Besides primary hereditary idiopathic form of erythromelalgia, secondary form, that occur with hypertention, diabetes, rheumatoid arthritis, lupus erythematoses, thromboangitis obliterans, gout, vasculitis, myeloproliferative disorders of erythromelalgia, has been well-known[2,3]. Recently, Thami and Bhalla reported the first case of erythromelalgia associated with psoriasis[4]. In their report, they considered that the cause of erythromelalgia is secondary to cyclosporine administration, which might cause the possible calcium channel blockade[4].In our case, the patient also had been treated by cyclosporine A, but erythromelalgia in our case appeared almost 6 months after the last treatment of cyclosporine, suggesting no association of cyclosporine A. Moreover, one report argued this explanation; cyclosporine rather rapidly improves erythromelalgia[5].One possible explanation of the cause of our patient is that erythromelalgia appeared secondary to psoriasis rather than caused by calcium channel blockade from cyclosporine.
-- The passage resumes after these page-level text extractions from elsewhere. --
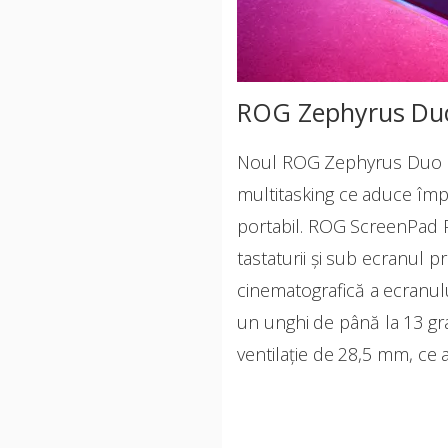
ROG Zephyrus Du
Noul ROG Zephyrus Duo 15
multitasking ce aduce împr
portabil. ROG ScreenPad P
tastaturii și sub ecranul p
cinematografică a ecranul
un unghi de până la 13 gr
ventilație de 28,5 mm, ce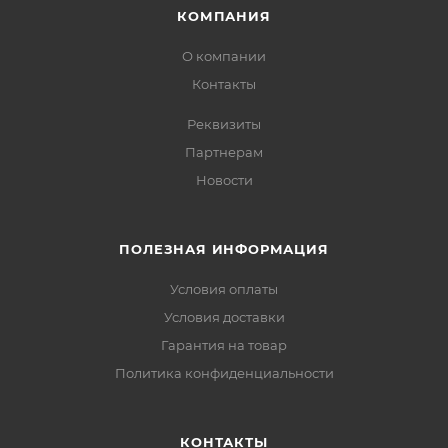
КОМПАНИЯ
О компании
Контакты
Реквизиты
Партнерам
Новости
ПОЛЕЗНАЯ ИНФОРМАЦИЯ
Условия оплаты
Условия доставки
Гарантия на товар
Политика конфиденциальности
КОНТАКТЫ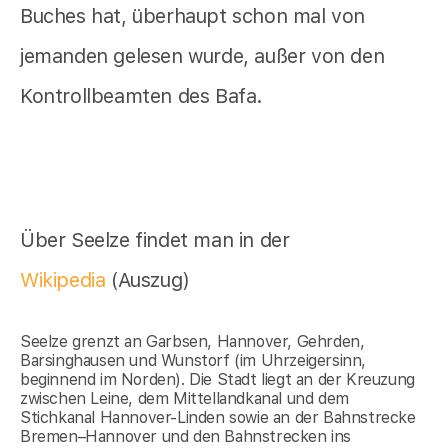
Buches hat, überhaupt schon mal von
jemanden gelesen wurde, außer von den
Kontrollbeamten des Bafa.
Über Seelze findet man in der
Wikipedia
(Auszug)
Seelze grenzt an Garbsen, Hannover, Gehrden,
Barsinghausen und Wunstorf (im Uhrzeigersinn,
beginnend im Norden). Die Stadt liegt an der Kreuzung
zwischen Leine, dem Mittellandkanal und dem
Stichkanal Hannover-Linden sowie an der Bahnstrecke
Bremen–Hannover und den Bahnstrecken ins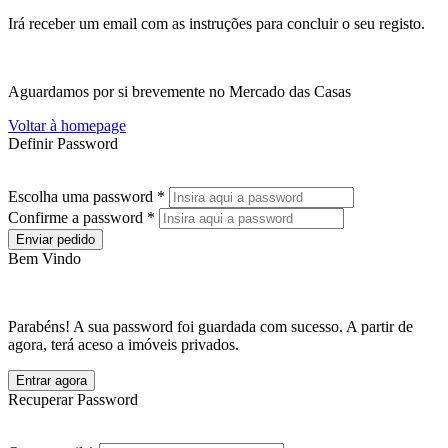
Irá receber um email com as instruções para concluir o seu registo.
Aguardamos por si brevemente no Mercado das Casas
Voltar à homepage
Definir Password
Escolha uma password *
Confirme a password *
Enviar pedido
Bem Vindo
Parabéns! A sua password foi guardada com sucesso. A partir de
agora, terá aceso a imóveis privados.
Entrar agora
Recuperar Password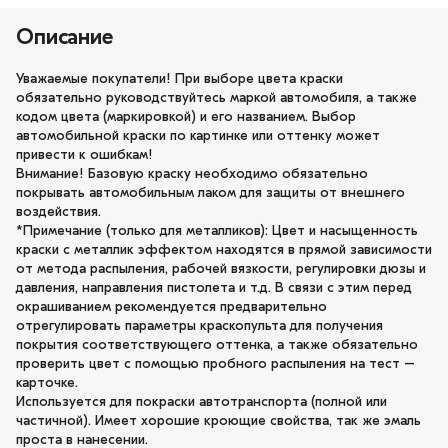
Описание
Уважаемые покупатели! При выборе цвета краски
обязательно руководствуйтесь маркой автомобиля, а также
кодом цвета (маркировкой) и его названием. Выбор
автомобильной краски по картинке или оттенку может
привести к ошибкам!
Внимание! Базовую краску необходимо обязательно
покрывать автомобильным лаком для защиты от внешнего
воздействия.
*Примечание (только для металликов): Цвет и насыщенность
краски с металлик эффектом находятся в прямой зависимости
от метода распыления, рабочей вязкости, регулировки дюзы и
давления, направления пистолета и т.д. В связи с этим перед
окрашиванием рекомендуется предварительно
отрегулировать параметры краскопульта для получения
покрытия соответствующего оттенка, а также обязательно
проверить цвет с помощью пробного распыления на тест –
карточке.
Используется для покраски автотранспорта (полной или
частичной). Имеет хорошие кроющие свойства, так же эмаль
проста в нанесении.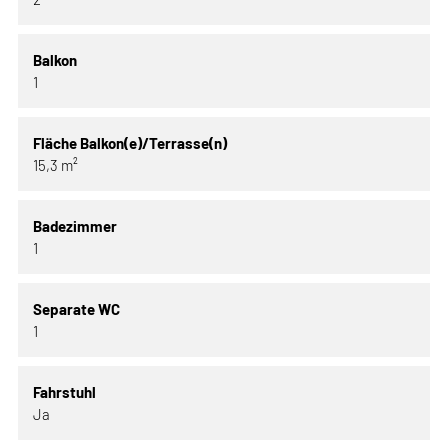
Balkon
1
Fläche Balkon(e)/Terrasse(n)
15,3 m²
Badezimmer
1
Separate WC
1
Fahrstuhl
Ja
Or, alternatively, rapid treatment of palms by PUVA and topical steroid may cause microvascular arteriovenous shunting and therefore cause reddish burning palms by some unknown mechanism as previously proposed[6].
By taking low dose aspirin, burning pain and erythema of the extremities disappeared, and at the same time psoriatic plaques have also dramatically diminished. Aspirin is not a common treatment of psoriasis; representative treatment of psoriasis is topical vitamine D analogues ointment, corticosteroids, systemic treatment with methotrexate, cyclosporine, fumaric acid esters and phototherapy[7].In the old literature, we found two cases of psoriasis patients successfully treated with aspirin 1951[8,9]. Since then, no report about aspirin treatment of psoriasis is found. We do not know the reason why aspirin cause good outcome of psoriasis, but we consider that aspirin may correct hyperaggregation of platelets and enhanced cyclooxygenase activity both of which is reported to be shown in the psoriasis patients [10,11].